- EXERCISE REQUIREMENTS -
The answer is an exact repetition of every entry, with all images left out.

- Recorded data -
'''
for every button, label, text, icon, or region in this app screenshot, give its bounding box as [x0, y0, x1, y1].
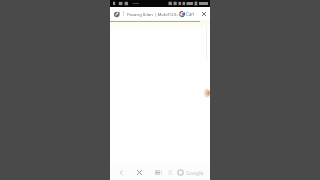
staticText: Google	[186, 169, 204, 176]
staticText: Cari	[186, 11, 195, 17]
button[interactable]: Close	[134, 167, 144, 177]
staticText: Pasang Iklan | Mobil123.co.id	[127, 11, 178, 17]
button[interactable]: Clipboard	[176, 168, 185, 177]
button[interactable]: Voice input	[166, 168, 174, 176]
button[interactable]: Site icon	[113, 10, 120, 17]
button[interactable]: Google search	[178, 10, 185, 17]
button[interactable]: Close tab	[200, 10, 208, 18]
button[interactable]: Text formatting	[154, 167, 163, 177]
button[interactable]: Back	[116, 167, 126, 177]
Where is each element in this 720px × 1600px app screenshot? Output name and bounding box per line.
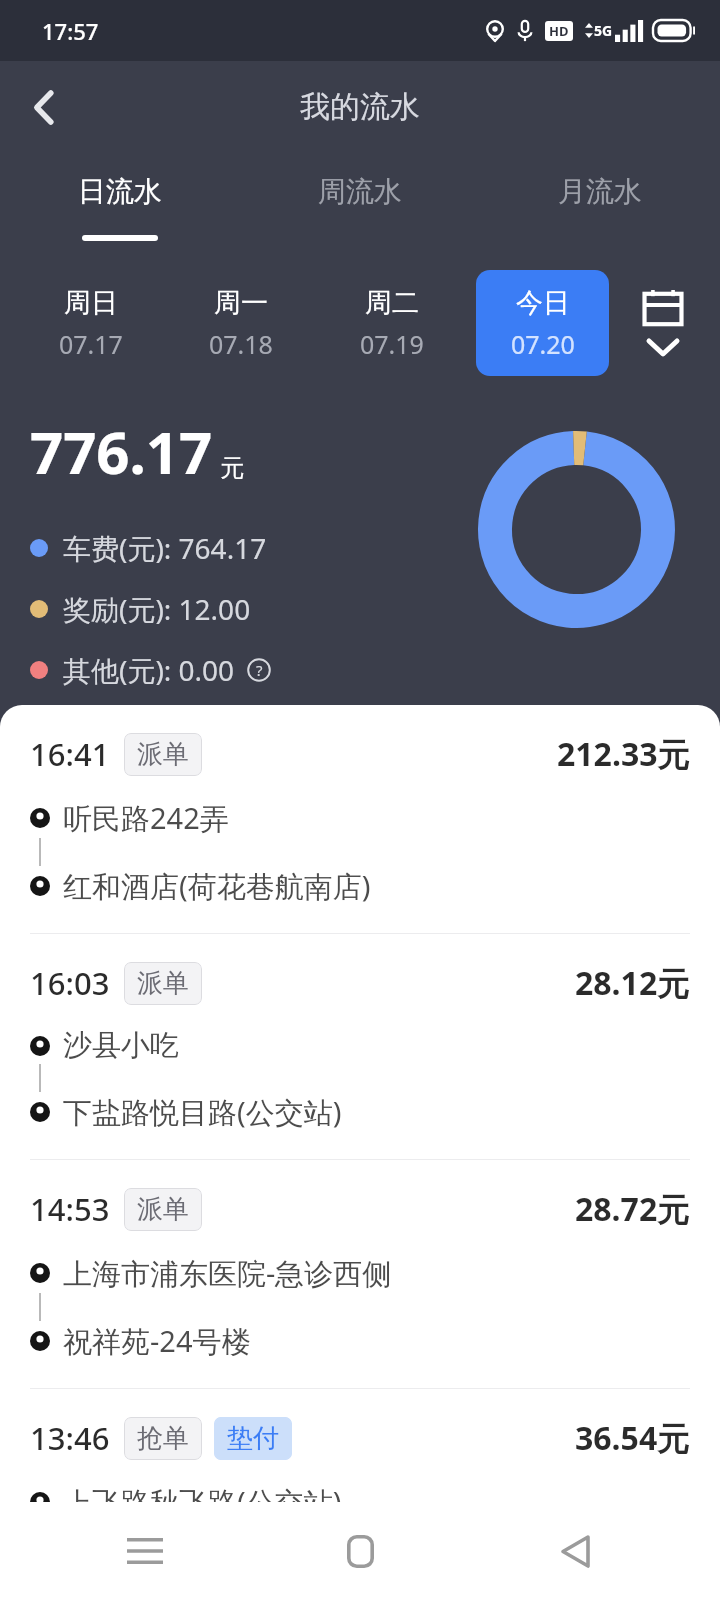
staticText: 17:57	[42, 16, 99, 46]
staticText: 派单	[137, 1193, 189, 1226]
button[interactable]: 垫付	[227, 1422, 279, 1455]
button[interactable]: 13:46	[0, 1389, 720, 1549]
staticText: 日流水	[78, 174, 162, 209]
staticText: 36.54元	[575, 1416, 690, 1460]
button[interactable]: 14:53	[0, 1160, 720, 1388]
staticText: 16:41	[30, 733, 110, 775]
staticText: 元	[220, 453, 244, 483]
button[interactable]: 抢单	[137, 1422, 189, 1455]
staticText: 红和酒店(荷花巷航南店)	[63, 866, 371, 906]
staticText: 周日	[64, 286, 118, 320]
staticText: 周流水	[318, 174, 402, 209]
staticText: 14:53	[30, 1188, 110, 1230]
button[interactable]: Info	[247, 658, 271, 682]
staticText: 07.18	[209, 327, 273, 361]
staticText: 上飞路秋飞路(公交站)	[63, 1482, 342, 1522]
button[interactable]: Choose date	[618, 245, 708, 400]
staticText: 28.12元	[575, 961, 690, 1005]
staticText: 07.20	[511, 327, 575, 361]
staticText: 07.17	[59, 327, 123, 361]
staticText: 07.19	[360, 327, 424, 361]
button[interactable]: 16:03	[0, 934, 720, 1159]
staticText: HD	[549, 22, 569, 40]
staticText: 212.33元	[557, 732, 690, 776]
staticText: 祝祥苑-24号楼	[63, 1321, 251, 1361]
staticText: 周一	[214, 286, 268, 320]
staticText: 派单	[137, 967, 189, 1000]
staticText: 5G	[594, 21, 613, 40]
staticText: 16:03	[30, 962, 110, 1004]
button[interactable]: 日流水	[0, 153, 240, 245]
staticText: 上海市浦东医院-急诊西侧	[63, 1253, 392, 1293]
button[interactable]: 月流水	[480, 153, 720, 245]
staticText: 抢单	[137, 1422, 189, 1455]
button[interactable]: 今日	[476, 270, 609, 376]
staticText: 听民路242弄	[63, 798, 229, 838]
button[interactable]: 周流水	[240, 153, 480, 245]
staticText: 沙县小吃	[63, 1027, 179, 1064]
staticText: 下盐路悦目路(公交站)	[63, 1092, 342, 1132]
staticText: 月流水	[558, 174, 642, 209]
button[interactable]: 周日	[25, 270, 157, 376]
button[interactable]: 派单	[137, 1193, 189, 1226]
button[interactable]: 派单	[137, 967, 189, 1000]
button[interactable]: Back	[16, 79, 72, 135]
staticText: 今日	[516, 286, 570, 320]
staticText: 我的流水	[300, 88, 420, 126]
staticText: 13:46	[30, 1417, 110, 1459]
button[interactable]: 周一	[175, 270, 307, 376]
staticText: 垫付	[227, 1422, 279, 1455]
staticText: ?	[256, 660, 263, 680]
staticText: 奖励(元): 12.00	[63, 590, 251, 628]
button[interactable]: 16:41	[0, 705, 720, 933]
button[interactable]: Back	[505, 1502, 645, 1600]
staticText: 28.72元	[575, 1187, 690, 1231]
staticText: 派单	[137, 738, 189, 771]
staticText: 周二	[365, 286, 419, 320]
button[interactable]: Recents	[75, 1502, 215, 1600]
staticText: 776.17	[30, 412, 213, 491]
staticText: 车费(元): 764.17	[63, 529, 267, 567]
button[interactable]: Home	[290, 1502, 430, 1600]
staticText: 其他(元): 0.00	[63, 651, 235, 689]
button[interactable]: 周二	[325, 270, 458, 376]
button[interactable]: 派单	[137, 738, 189, 771]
'''
- SOLUTION TO THIS TASK -
for every button, label, text, icon, or region in this app screenshot, give its bounding box as [x0, y0, x1, y1].
staticText: Google	[186, 169, 204, 176]
staticText: Cari	[186, 11, 195, 17]
button[interactable]: Close	[134, 167, 144, 177]
staticText: Pasang Iklan | Mobil123.co.id	[127, 11, 178, 17]
button[interactable]: Clipboard	[176, 168, 185, 177]
button[interactable]: Voice input	[166, 168, 174, 176]
button[interactable]: Site icon	[113, 10, 120, 17]
button[interactable]: Google search	[178, 10, 185, 17]
button[interactable]: Close tab	[200, 10, 208, 18]
button[interactable]: Text formatting	[154, 167, 163, 177]
button[interactable]: Back	[116, 167, 126, 177]
Where is each element in this 720px × 1600px app screenshot? Output name and bounding box per line.
staticText: 17:57	[42, 16, 99, 46]
staticText: 派单	[137, 1193, 189, 1226]
button[interactable]: 垫付	[227, 1422, 279, 1455]
button[interactable]: 13:46	[0, 1389, 720, 1549]
staticText: 日流水	[78, 174, 162, 209]
staticText: 36.54元	[575, 1416, 690, 1460]
button[interactable]: 14:53	[0, 1160, 720, 1388]
staticText: 16:41	[30, 733, 110, 775]
staticText: 元	[220, 453, 244, 483]
button[interactable]: 抢单	[137, 1422, 189, 1455]
staticText: 红和酒店(荷花巷航南店)	[63, 866, 371, 906]
staticText: 周日	[64, 286, 118, 320]
staticText: 周流水	[318, 174, 402, 209]
staticText: 14:53	[30, 1188, 110, 1230]
button[interactable]: Info	[247, 658, 271, 682]
staticText: 07.18	[209, 327, 273, 361]
staticText: 上飞路秋飞路(公交站)	[63, 1482, 342, 1522]
button[interactable]: Choose date	[618, 245, 708, 400]
staticText: 28.12元	[575, 961, 690, 1005]
staticText: 07.20	[511, 327, 575, 361]
staticText: 07.17	[59, 327, 123, 361]
staticText: 07.19	[360, 327, 424, 361]
button[interactable]: 16:03	[0, 934, 720, 1159]
staticText: HD	[549, 22, 569, 40]
staticText: 212.33元	[557, 732, 690, 776]
staticText: 祝祥苑-24号楼	[63, 1321, 251, 1361]
staticText: 周一	[214, 286, 268, 320]
staticText: 派单	[137, 967, 189, 1000]
staticText: 5G	[594, 21, 613, 40]
staticText: 16:03	[30, 962, 110, 1004]
button[interactable]: 日流水	[0, 153, 240, 245]
staticText: 上海市浦东医院-急诊西侧	[63, 1253, 392, 1293]
button[interactable]: 月流水	[480, 153, 720, 245]
staticText: 抢单	[137, 1422, 189, 1455]
button[interactable]: 今日	[476, 270, 609, 376]
staticText: 听民路242弄	[63, 798, 229, 838]
button[interactable]: 周流水	[240, 153, 480, 245]
staticText: 沙县小吃	[63, 1027, 179, 1064]
staticText: 下盐路悦目路(公交站)	[63, 1092, 342, 1132]
staticText: 月流水	[558, 174, 642, 209]
button[interactable]: 周日	[25, 270, 157, 376]
button[interactable]: 派单	[137, 1193, 189, 1226]
button[interactable]: 派单	[137, 967, 189, 1000]
button[interactable]: Back	[16, 79, 72, 135]
staticText: 今日	[516, 286, 570, 320]
staticText: 我的流水	[300, 88, 420, 126]
staticText: 13:46	[30, 1417, 110, 1459]
button[interactable]: 周一	[175, 270, 307, 376]
staticText: 垫付	[227, 1422, 279, 1455]
staticText: ?	[256, 660, 263, 680]
staticText: 奖励(元): 12.00	[63, 590, 251, 628]
button[interactable]: 16:41	[0, 705, 720, 933]
button[interactable]: Back	[505, 1502, 645, 1600]
staticText: 28.72元	[575, 1187, 690, 1231]
staticText: 派单	[137, 738, 189, 771]
staticText: 周二	[365, 286, 419, 320]
button[interactable]: Recents	[75, 1502, 215, 1600]
staticText: 776.17	[30, 412, 213, 491]
staticText: 车费(元): 764.17	[63, 529, 267, 567]
button[interactable]: Home	[290, 1502, 430, 1600]
staticText: 其他(元): 0.00	[63, 651, 235, 689]
button[interactable]: 周二	[325, 270, 458, 376]
button[interactable]: 派单	[137, 738, 189, 771]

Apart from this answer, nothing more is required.